WORK INSTRUCTION
In the entries below, begin at the line with "Localize all elements." and stop after the line with "Segment this screenshot: for"; output those lines exactly and omit the pictures.

LISTED ENTRIES
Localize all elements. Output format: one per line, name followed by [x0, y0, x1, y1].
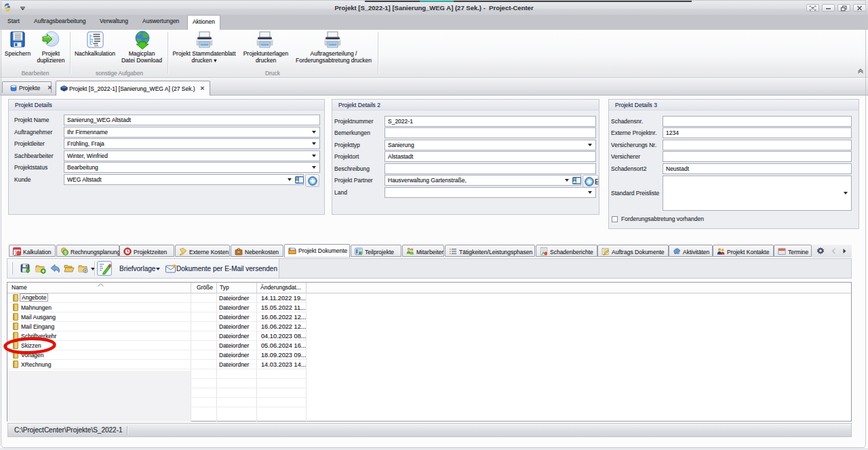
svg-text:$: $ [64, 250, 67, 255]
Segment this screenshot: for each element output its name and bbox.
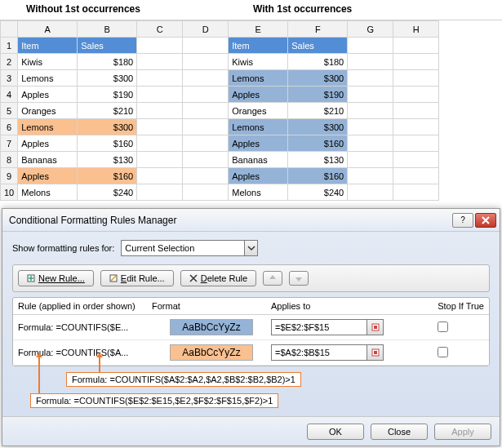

...

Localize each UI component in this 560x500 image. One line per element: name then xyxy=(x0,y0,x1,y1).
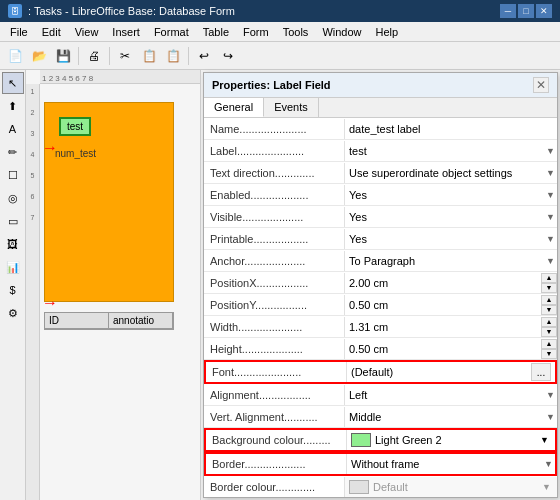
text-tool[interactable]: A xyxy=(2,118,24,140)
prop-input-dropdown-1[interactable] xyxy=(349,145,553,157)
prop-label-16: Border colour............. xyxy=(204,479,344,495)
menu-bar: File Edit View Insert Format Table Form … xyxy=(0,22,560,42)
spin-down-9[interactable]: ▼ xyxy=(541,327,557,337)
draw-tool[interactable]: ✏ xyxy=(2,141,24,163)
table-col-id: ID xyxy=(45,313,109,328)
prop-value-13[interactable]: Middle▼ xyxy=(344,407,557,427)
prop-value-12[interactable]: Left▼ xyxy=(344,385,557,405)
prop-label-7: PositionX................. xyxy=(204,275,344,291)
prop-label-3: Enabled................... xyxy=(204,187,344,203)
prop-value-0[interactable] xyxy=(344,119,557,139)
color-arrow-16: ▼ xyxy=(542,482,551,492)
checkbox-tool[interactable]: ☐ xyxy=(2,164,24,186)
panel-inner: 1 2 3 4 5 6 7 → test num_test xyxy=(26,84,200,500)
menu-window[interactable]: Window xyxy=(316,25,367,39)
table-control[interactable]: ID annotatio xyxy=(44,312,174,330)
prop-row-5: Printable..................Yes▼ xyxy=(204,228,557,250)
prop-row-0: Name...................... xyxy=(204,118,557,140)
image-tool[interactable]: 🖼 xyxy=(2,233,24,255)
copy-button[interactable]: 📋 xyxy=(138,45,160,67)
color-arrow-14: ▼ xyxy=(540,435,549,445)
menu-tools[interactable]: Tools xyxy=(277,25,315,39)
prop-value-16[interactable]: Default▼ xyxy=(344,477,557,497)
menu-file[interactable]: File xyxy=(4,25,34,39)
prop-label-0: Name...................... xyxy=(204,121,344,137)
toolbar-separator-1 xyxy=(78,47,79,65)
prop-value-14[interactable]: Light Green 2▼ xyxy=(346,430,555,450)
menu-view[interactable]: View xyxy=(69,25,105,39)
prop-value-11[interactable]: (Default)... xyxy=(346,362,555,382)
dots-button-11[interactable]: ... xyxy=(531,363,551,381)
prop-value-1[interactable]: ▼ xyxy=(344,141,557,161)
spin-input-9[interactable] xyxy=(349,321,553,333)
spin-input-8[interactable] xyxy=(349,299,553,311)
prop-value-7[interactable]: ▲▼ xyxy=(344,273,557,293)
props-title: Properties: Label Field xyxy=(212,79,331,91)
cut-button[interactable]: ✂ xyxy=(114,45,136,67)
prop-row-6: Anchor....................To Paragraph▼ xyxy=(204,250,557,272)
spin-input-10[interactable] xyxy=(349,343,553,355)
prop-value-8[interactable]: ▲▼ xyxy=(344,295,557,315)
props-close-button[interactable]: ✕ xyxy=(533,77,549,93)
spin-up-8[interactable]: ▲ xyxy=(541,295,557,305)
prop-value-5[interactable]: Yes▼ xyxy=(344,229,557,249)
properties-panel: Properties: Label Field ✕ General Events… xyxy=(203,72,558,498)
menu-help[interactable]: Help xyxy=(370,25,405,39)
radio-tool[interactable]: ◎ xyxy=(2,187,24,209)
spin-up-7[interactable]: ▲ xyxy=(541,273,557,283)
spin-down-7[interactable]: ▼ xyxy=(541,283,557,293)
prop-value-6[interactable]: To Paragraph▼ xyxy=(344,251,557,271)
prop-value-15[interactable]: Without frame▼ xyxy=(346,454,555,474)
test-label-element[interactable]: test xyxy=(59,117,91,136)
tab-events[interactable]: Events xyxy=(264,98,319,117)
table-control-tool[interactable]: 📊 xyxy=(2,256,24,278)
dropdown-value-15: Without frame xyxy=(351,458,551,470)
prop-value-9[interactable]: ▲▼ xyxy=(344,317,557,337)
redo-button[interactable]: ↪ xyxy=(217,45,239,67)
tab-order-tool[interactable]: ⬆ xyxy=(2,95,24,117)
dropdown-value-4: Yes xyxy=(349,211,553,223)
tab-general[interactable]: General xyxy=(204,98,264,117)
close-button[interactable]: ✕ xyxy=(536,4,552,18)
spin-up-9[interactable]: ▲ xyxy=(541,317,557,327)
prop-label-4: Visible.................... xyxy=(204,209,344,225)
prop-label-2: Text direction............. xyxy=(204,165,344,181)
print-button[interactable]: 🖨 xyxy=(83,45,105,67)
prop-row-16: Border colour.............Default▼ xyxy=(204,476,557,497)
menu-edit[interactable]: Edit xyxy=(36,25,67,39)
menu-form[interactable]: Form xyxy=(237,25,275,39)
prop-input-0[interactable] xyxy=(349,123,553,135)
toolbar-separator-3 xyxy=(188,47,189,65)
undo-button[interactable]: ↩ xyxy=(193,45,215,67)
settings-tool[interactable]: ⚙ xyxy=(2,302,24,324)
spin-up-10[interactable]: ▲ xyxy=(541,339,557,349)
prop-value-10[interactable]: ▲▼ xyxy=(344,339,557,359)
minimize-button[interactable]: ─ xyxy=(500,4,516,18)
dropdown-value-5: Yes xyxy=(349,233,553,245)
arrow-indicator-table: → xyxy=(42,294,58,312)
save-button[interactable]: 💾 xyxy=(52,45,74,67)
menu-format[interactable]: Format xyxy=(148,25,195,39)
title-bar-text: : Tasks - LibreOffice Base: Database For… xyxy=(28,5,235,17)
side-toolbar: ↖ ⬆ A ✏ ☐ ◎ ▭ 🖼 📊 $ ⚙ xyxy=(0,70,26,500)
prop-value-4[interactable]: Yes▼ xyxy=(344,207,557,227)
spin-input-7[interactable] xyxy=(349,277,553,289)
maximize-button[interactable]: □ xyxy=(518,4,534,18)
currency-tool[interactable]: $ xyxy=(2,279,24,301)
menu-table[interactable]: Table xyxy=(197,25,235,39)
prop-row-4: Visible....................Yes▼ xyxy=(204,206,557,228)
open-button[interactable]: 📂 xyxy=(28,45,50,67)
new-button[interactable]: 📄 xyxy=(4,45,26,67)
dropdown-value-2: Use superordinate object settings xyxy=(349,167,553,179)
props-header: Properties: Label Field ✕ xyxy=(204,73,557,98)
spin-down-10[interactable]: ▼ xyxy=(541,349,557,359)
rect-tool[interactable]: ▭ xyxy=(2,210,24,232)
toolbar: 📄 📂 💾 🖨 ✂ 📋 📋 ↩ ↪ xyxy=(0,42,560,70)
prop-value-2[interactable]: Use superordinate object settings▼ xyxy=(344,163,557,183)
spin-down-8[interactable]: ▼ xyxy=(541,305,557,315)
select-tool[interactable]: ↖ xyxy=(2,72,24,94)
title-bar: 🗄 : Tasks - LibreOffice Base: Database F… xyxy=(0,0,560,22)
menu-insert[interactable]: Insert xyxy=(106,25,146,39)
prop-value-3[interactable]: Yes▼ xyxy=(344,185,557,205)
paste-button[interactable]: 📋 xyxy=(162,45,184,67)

SOLUTION FOR THIS EXERCISE
Localize all elements. Output format: one per line, name followed by [x0, y0, x1, y1].
svg-text:$: $ [64, 250, 67, 255]
Segment this screenshot: for each element output its name and bbox.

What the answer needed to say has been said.